Thank you to all the contributors (in no particular order): @sheevy @alculquicondor @terrytangyuan @tenzen-y @kuizhiqing @lowang-bh @vsoch @emsixteeen @wang-mask @benash @yeahdongcn @xhejtman @pheianox @lianghao208

v0.4.0

1 year ago

Changes since 0.3.0

Breaking changes
- Removed v1 operator. If you want to use MPIJob v1, you can use the training-operator.
Support for suspending semantics. Third party controllers can leverage the suspend field to implement queuing and preemption for an MPIJob.
Support for the coscheduling plugins of the scheduler-plugins.
The operator supports multi-architecture (amd64, aarch64, and ppc64le).
Bug fixes
- Fix support for elastic Horovod.

Acknowledgements

Special thanks to @tenzen-y for multiple contributions.
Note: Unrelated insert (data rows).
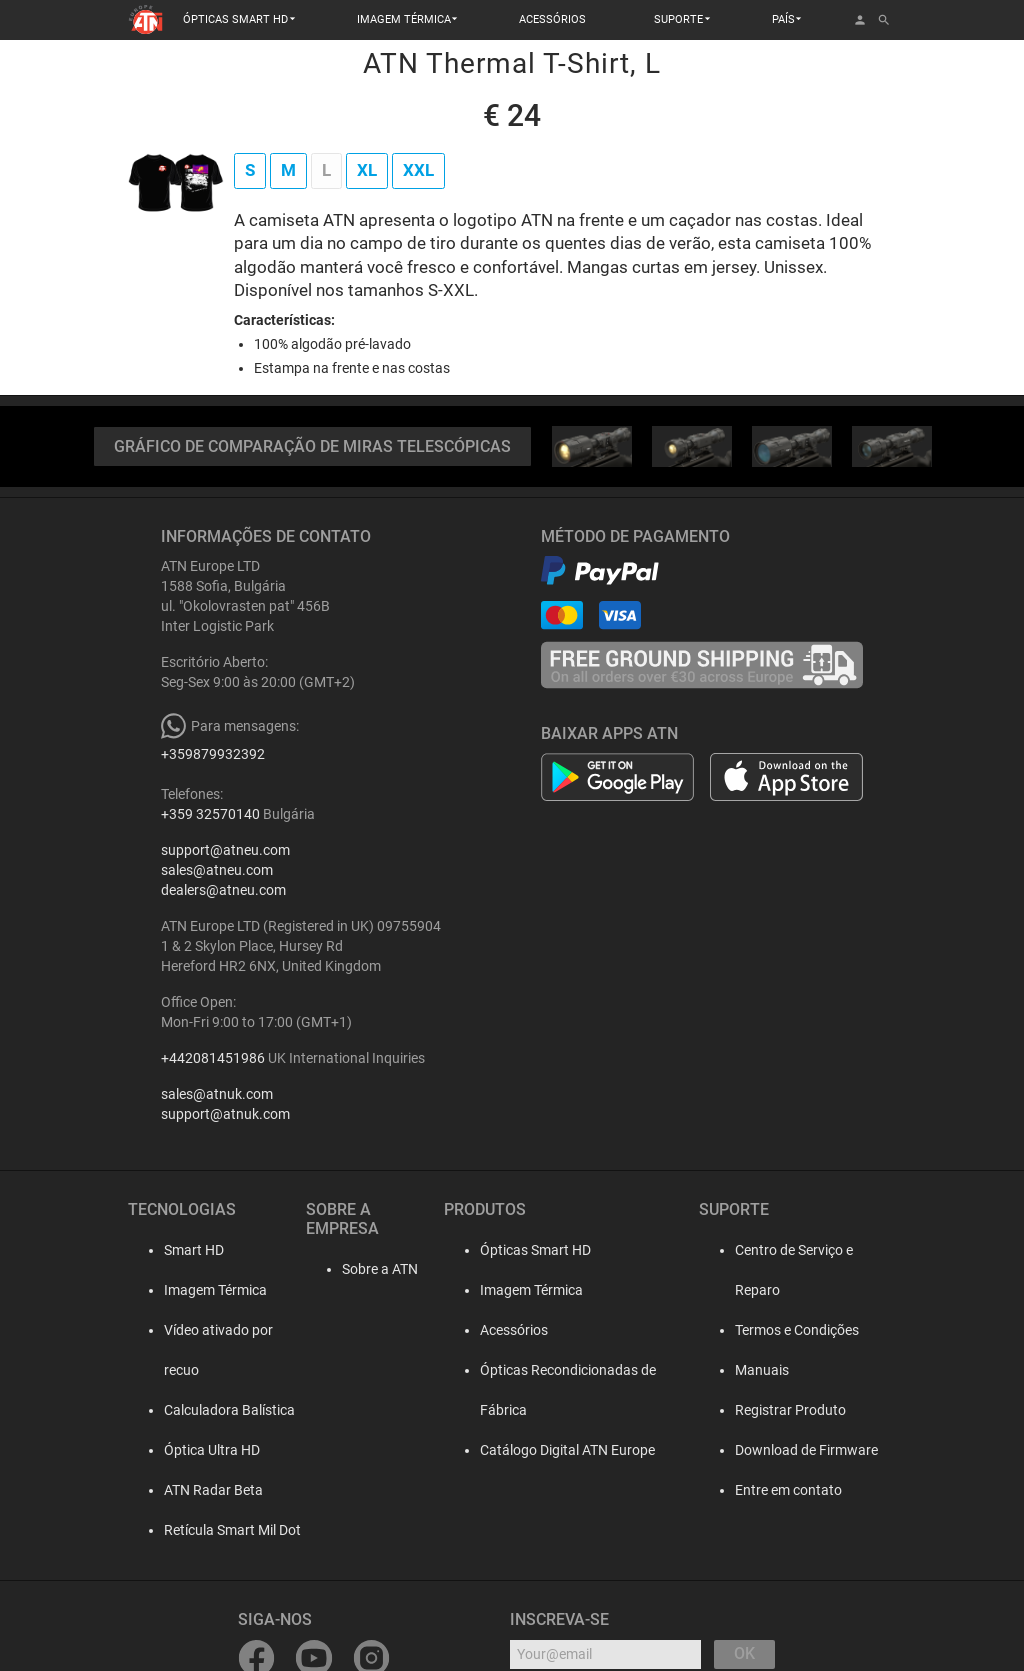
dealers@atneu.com (223, 890)
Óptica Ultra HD (196, 1410)
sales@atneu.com (217, 870)
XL (367, 170)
Thank you to all the contributors (in no particular order): @mimowo @adilhusain-s @davidLif @ArangoGutierrez @shaowei-su @ggaaooppeenngg @pugangxa @HeGaoYuan @Dimss @alculquicondor @terrytangyuan

v0.3.0

2 years ago

Release v0.3.0

Scalability improvements
- Worker start up no longer issues requests to kube-apiserver.
- Dropped kubectl-delivery init container, reducing stress on kube-apiserver.
Support for Intel MPI.
Support for runPolicy (ttlSecondsAfterFinish, activeDeadlineSeconds, backoffLimit) by using a k8s Job for the launcher.
Samples for plain MPI applications.
Production readiness improvements:
- Increased coverage throughout unit, integration and E2E tests.
- More robust API validation.
- Revisited v2beta1 MPIJob API.
- Using fully-qualified label names, in consistency with other kubeflow operators.

v0.2.3

3 years ago

Enhancements

Added support for RH OCP4.1 and RH OCP4.2
Added additional installation methods
- Using kustomize and kubeflow/manifests
- Using Helm Chart
Added support for Go Modules and removed vendor directories
Added default ephemeral storage for init container
Overwrite NVIDIA env vars to avoid using GPUs on launcher
Added health check and callbacks around various leader election phases
Honor user-specified worker command
Exposed main container name as a configurable field
Added RunPolicy to MPIJobSpec that reuses kubeflow/common spec
Allow to specify the name of the gang scheduler and priority for pod group
Added error log when pod spec does not have any containers
Switched to use distroless images
Refactored the kubectl-delivery to improve the launcher performance
Added Prometheus metrics for job monitoring
Added experimental version of v1 MPIJob controller and APIs
Support Volcano as a scheduler
Switched to use pods for launcher job and statefulset workers
Switched to use klog for logging
More consistent labels with other Kubeflow operators

Fixes

Fixed nil pointer exceptions that could accidentally restart the pod
Updated status to running only when launcher is active and all workers are ready
Fixed the incorrect namespace for initializing informers and endpoints of leader election
Fixed issue in v1 controller's CRD existence check

Documentation

Added the list of adopters
Added roadmap document
Revamped contributing guidelines
Added MPIJob API reference page on Kubeflow website
Added a blog post for an introduction to MPI Operator and its industry adoption
Added a CPU-only example
Added licenses used by the dependencies

v0.2.2

4 years ago

Added default resource requirements for init container
Merged multiple deployment configuration files into a single YAML file
Switched to use JobStatus from kubeflow/common
Launcher and workers are now created together

v0.2.1

4 years ago

Switch Docker files and examples to use v1alpha2 MPI Operator.

v0.2.0

4 years ago

API Changes

Add v1alpha2 version of the MPI Operator with more consistent API spec with other Kubeflow operators
Support ActiveDeadlineSeconds in MPIJobSpec
Support custom resource types other than GPUs
Remove launcherOnMaster field

Enhancements

Support gang scheduling
Add StartTime and CompletionTime in job status
Add leader election
Switch to use pod group for gang scheduling
Add example on Apache MXNet using v1alpha1 version of the MPI Operator

0.1.0

5 years ago

Initial release of the MPI Operator.